Par ailleurs, l’USAF est aujourd’hui dans une crise profonde, à Washington même, au sein du Pentagone. Elle a lié son sort futur à un programme dont on connaît le désordre et l’incertitude, et dont les délais de mise en œuvre ne cessent d’être allongés. (Qui n’a reconnu le JSF dans cette description ?) Le F-22, son avion d’arme de “domination aérienne”, est abandonné après 187 exemplaires. Les programmes d’armes pour les conflits conventionnels de haut niveau sont reculés ou annulés, et il n’est pour l’instant plus question d’un nouveau bombardier après le B-2 dont la développement a commencé en 1976 et dont les livraisons, – à $2,4 milliards au moins l’unité ! – se sont achevées en 1996. En attendant, ses effectifs d’avions de combat en service se réduisent à vue d’œil pour cause de réductions budgétaires, et l’USAF est aujourd’hui dans une crise d’effectifs comme elle n’a jamais connue depuis sa création en arme autonome en 1947. On peut ajouter la saga catastrophique du programme KC-X (KC-45) de ravitaillement en vol, qui n’est pas encore achevée.

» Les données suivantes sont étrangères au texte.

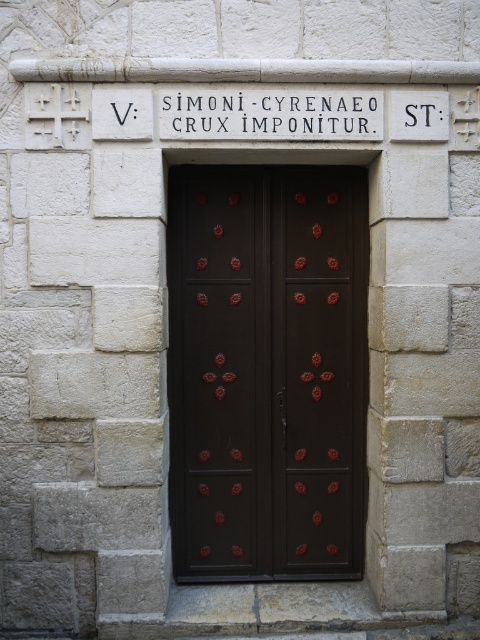 Is dark wood door at center positioned in front of white stone sign at center?

That is False.

Between dark wood door at center and white stone sign at center, which one appears on the left side from the viewer's perspective?

From the viewer's perspective, dark wood door at center appears more on the left side.

Between point (275, 481) and point (325, 118), which one is positioned in front?

Positioned in front is point (325, 118).

Where is `dark wood door at center`? The height and width of the screenshot is (640, 480). dark wood door at center is located at coordinates (266, 371). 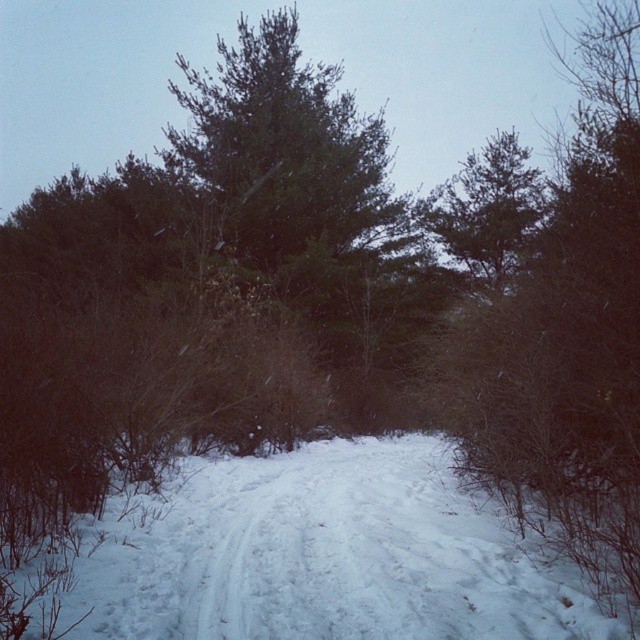 Question: Which of the following is the farthest from the observer?

Choices:
 (A) white powdery snow at center
 (B) green needle-like at upper center

Answer: (B)

Question: Is white powdery snow at center to the right of green needle-like at upper center from the viewer's perspective?

Choices:
 (A) no
 (B) yes

Answer: (A)

Question: Is white powdery snow at center smaller than green needle-like at upper center?

Choices:
 (A) yes
 (B) no

Answer: (A)

Question: Is white powdery snow at center above green needle-like at upper center?

Choices:
 (A) no
 (B) yes

Answer: (A) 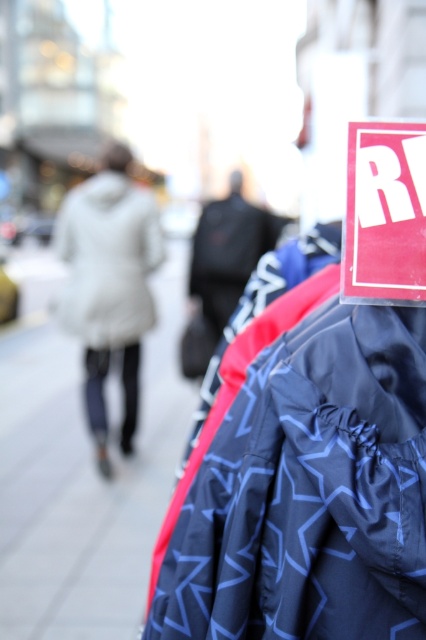 Question: Which point is closer to the camera taking this photo?

Choices:
 (A) (412, 600)
 (B) (391, 288)
 (C) (131, 305)
 (D) (54, 500)

Answer: (A)

Question: In this image, where is white down coat at left located relative to red paper sign at upper right?

Choices:
 (A) left
 (B) right

Answer: (A)

Question: Among these objects, which one is nearest to the camera?

Choices:
 (A) black matte coat at center
 (B) red paper sign at upper right

Answer: (B)

Question: Estimate the real-world distances between objects in this image. Which object is farther from the gray concrete pavement at lower left?

Choices:
 (A) red paper sign at upper right
 (B) white down coat at left
 (C) black matte coat at center
 (D) dark blue textured jacket at right

Answer: (A)

Question: Can you confirm if dark blue textured jacket at right is bigger than white down coat at left?

Choices:
 (A) yes
 (B) no

Answer: (B)

Question: Can you confirm if dark blue textured jacket at right is positioned to the left of red paper sign at upper right?

Choices:
 (A) no
 (B) yes

Answer: (B) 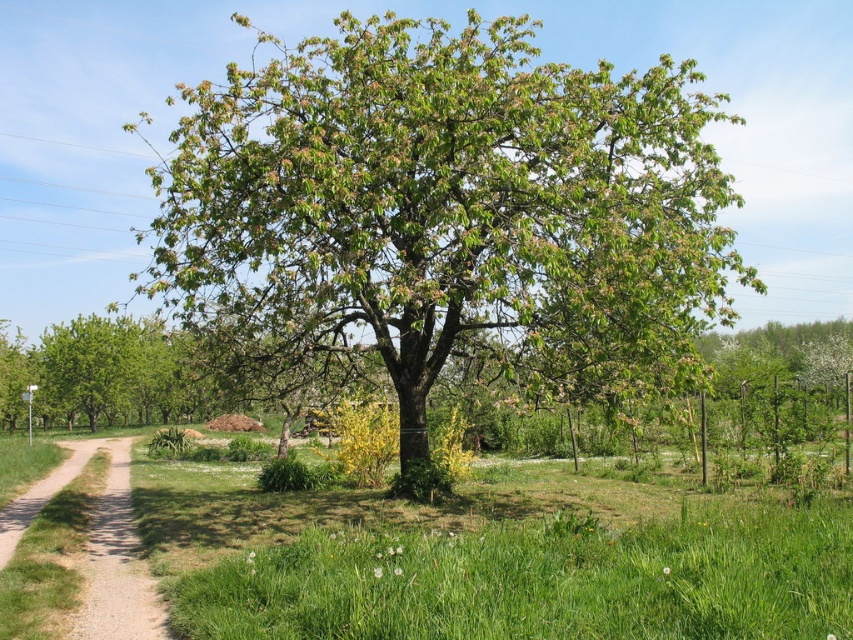 You are planning to plant a new tree in your backyard. You have two options based on the image provided. The first option is the green leafy tree at center, and the second is the green leafy tree at left. If you want a tree that will occupy more space, which one should you choose?

The green leafy tree at center is larger in size than the green leafy tree at left, so you should choose the green leafy tree at center if you want a tree that will occupy more space.

You are standing at the camera position and want to place a small flag at each of the two points, point (570, 536) and point (125, 532). Which point will have its flag appear higher in the image?

Point (570, 536) will have its flag appear higher in the image because it is closer to the camera than point (125, 532). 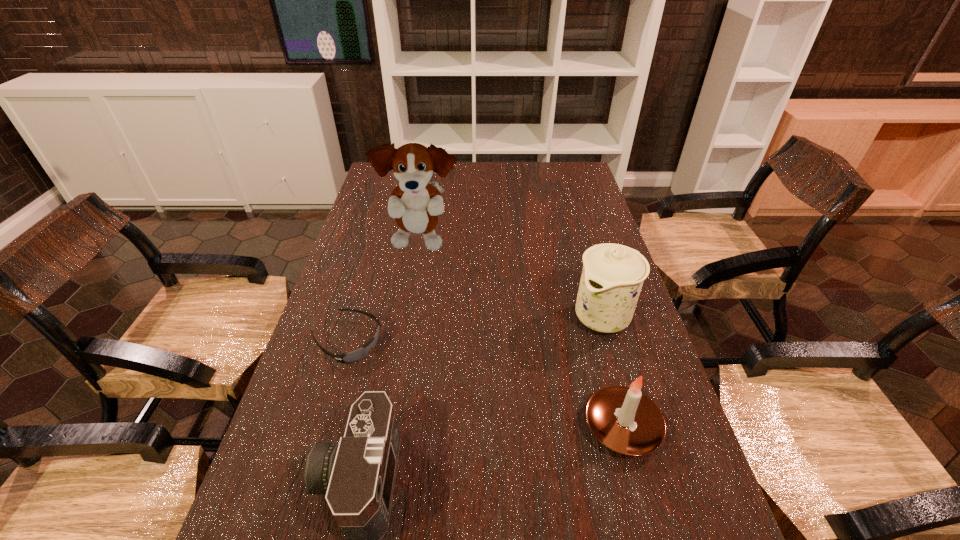 You are a GUI agent. You are given a task and a screenshot of the screen. Output one action in this format:
    pyautogui.click(x=<x>, y=<y>)
    Task: Click on the candle
    This screenshot has width=960, height=540.
    Given the screenshot: What is the action you would take?
    pyautogui.click(x=625, y=420)

Locate an element on the screen. puppy is located at coordinates (414, 203).

Locate an element on the screen. the farthest object is located at coordinates (414, 203).

Where is `the shortest object`? The image size is (960, 540). the shortest object is located at coordinates (351, 357).

At what (x,y) coordinates should I click in order to perform the action: click on the second tallest object. Please return your answer as a coordinate pair (x, y). This screenshot has height=540, width=960. Looking at the image, I should click on (612, 277).

Identify the location of vacant region located on the left of the third tallest object. (432, 427).

This screenshot has height=540, width=960. Identify the location of vacant point located 0.300m on the face of the tallest object. (450, 332).

Identify the location of vacant space positioned 0.320m on the face of the tallest object. (452, 338).

Where is `vacant space located on the face of the tallest object`? vacant space located on the face of the tallest object is located at coordinates [x=436, y=285].

This screenshot has width=960, height=540. I want to click on vacant space located on the lenses of the sunglasses, so click(412, 377). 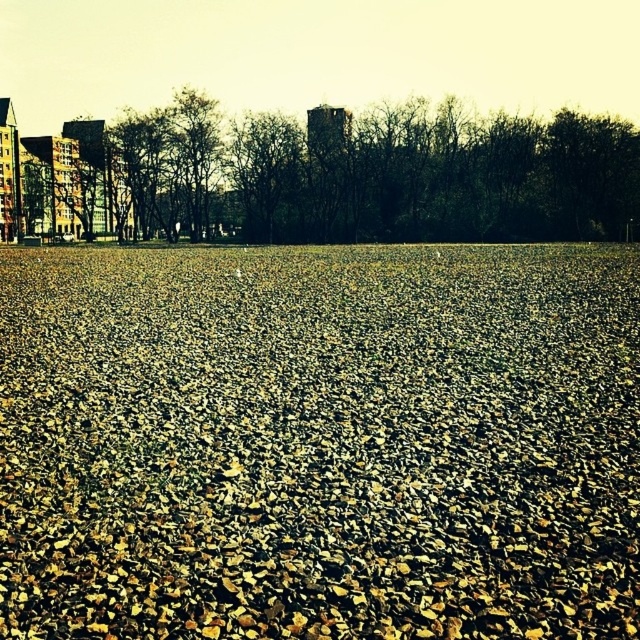 Is the position of brown gravel at center less distant than that of brown leafless tree at center?

Yes, brown gravel at center is closer to the viewer.

Does point (476, 353) come in front of point (228, 164)?

Yes, it is.

The width and height of the screenshot is (640, 640). Find the location of `brown gravel at center`. brown gravel at center is located at coordinates (320, 442). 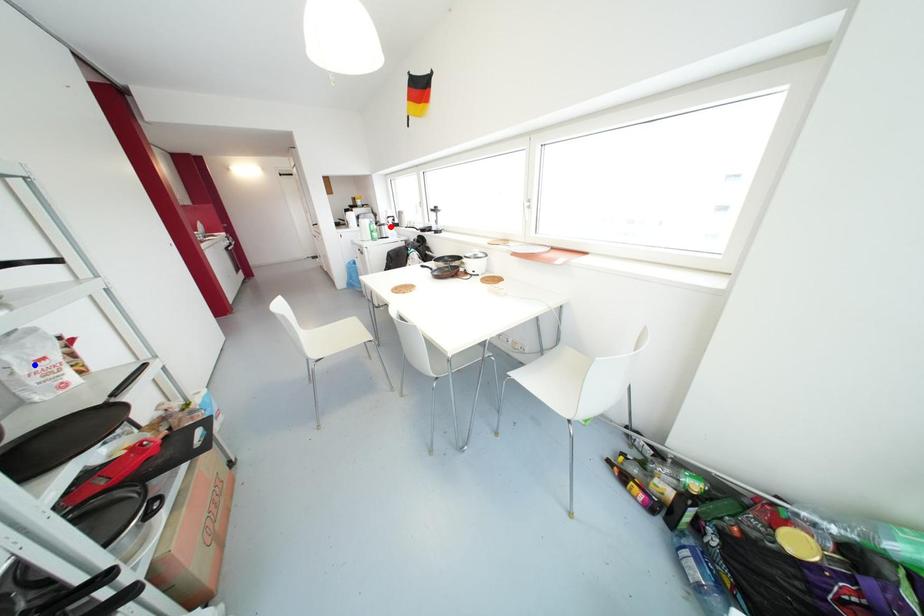 Question: In the image, two points are highlighted. Which point is nearer to the camera? Reply with the corresponding letter.

Choices:
 (A) blue point
 (B) red point

Answer: (A) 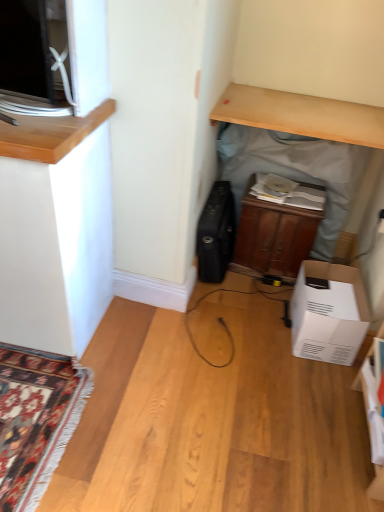 This screenshot has width=384, height=512. Describe the element at coordinates (274, 234) in the screenshot. I see `wooden cabinet at center` at that location.

What do you see at coordinates (216, 233) in the screenshot?
I see `black matte suitcase at center` at bounding box center [216, 233].

Where is `light wood desk at upper center`? This screenshot has width=384, height=512. light wood desk at upper center is located at coordinates (301, 115).

Considering the relative sizes of black matte suitcase at center and light wood desk at upper center in the image provided, is black matte suitcase at center smaller than light wood desk at upper center?

Actually, black matte suitcase at center might be larger than light wood desk at upper center.

In terms of height, does black matte suitcase at center look taller or shorter compared to light wood desk at upper center?

Considering their sizes, black matte suitcase at center has more height than light wood desk at upper center.

Which is closer to the camera, (231, 248) or (343, 115)?

The point (343, 115) is in front.

What are the coordinates of `desk above the black matte suitcase at center (from the image's perspective)` in the screenshot? It's located at click(x=301, y=115).

Is black matte suitcase at center beside wooden cabinet at center?

black matte suitcase at center is not next to wooden cabinet at center, and they're not touching.

Which of these two, black matte suitcase at center or wooden cabinet at center, is bigger?

With larger size is wooden cabinet at center.

How different are the orientations of black matte suitcase at center and wooden cabinet at center in degrees?

The angle between the facing direction of black matte suitcase at center and the facing direction of wooden cabinet at center is 5.87 degrees.

Is wooden cabinet at center touching black matte suitcase at center?

No, wooden cabinet at center is not making contact with black matte suitcase at center.

Who is taller, wooden cabinet at center or black matte suitcase at center?

Standing taller between the two is wooden cabinet at center.

Does point (287, 276) come in front of point (218, 253)?

No, (287, 276) is further to viewer.

From the image's perspective, relative to wooden cabinet at center, is white cardboard box at lower right above or below?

Par conséquent, l’USAF a besoin de (re)faire ses preuves, de montrer qu’elle est malgré tout nécessaire comme arme fondamentale dans les conditions actuelles. Pour cela, une expérience comme celle d’une attaque contre l’Iran ferait bien l’affaire, qui se déroulerait (d’après ce que nous disent les “experts”) uniquement par la dimension aérienne dans sa phase de destruction extensive. Mais, pour répondre à la vogue actuelle des conflits contrôlés, cette “expérience” doit être perçue comme très sélective, très “chirurgicale”, très “intelligente” (d’où notre préférence pour l’expression “destruction extensive” plutôt que, par exemple, “destruction massive”), à l’image de ce que l’USAF ne parvient pas à faire dans les conflits asymétriques ou elle intervient. C’est probablement la raison principale du changement des évaluations d’une éventuelle attaque, d’une perspective d’une campagne très longue, très destructrice, avec des perspectives éventuellement catastrophiques, à celle d’une campagne-éclair idyllique et effectivement “chirurgicale”, – type chirurgie esthétique pour l’Iran en quelque sorte (voir les remarques de Kaveh L. Afrasiabi à cet égard).
Par conséquent, on notera combien la nouvelle poussée de fièvre massive en faveur d’une attaque de l’Iran a beaucoup à voir avec la situation washingtonienne, comme d’habitude. Dans l’environnement catastrophique du Pentagone, avec perspectives diverses de “coming crash” budgétaire et structurel, l’USAF se sent particulièrement vulnérable et éprouve le besoin de tout faire pour polir son “image”. Ainsi les évaluations actuelle, largement diffusées par les divers et fameux “experts” qui vont bien, sont-elles très difficiles à évaluer elles-mêmes dans leur réelle signification. L’USAF suscite une campagne qui est d’abord une affaire de “relations publiques”, qui n’implique pas nécessairement qu’elle pousse ou complote pour une attaque, si même elle a les moyens d’influence pour cela. D’autre part, il y a le jeu politique à Washington, entre les différentes factions du pouvoir politique et du pouvoir d’influence. D’autre part encore, il y a une éventuelle politique de l’administration au moment où s’amorcent de nouvelles négociations («US is playing a double-handed game with Iran», selon Afrasiabi). Enfin, il y a les possibilités, réelles ou pas, d’une attaque… Cela fait beaucoup de facteurs, qui font plus penser au désordre qu’à l’habileté ou au machiavélisme.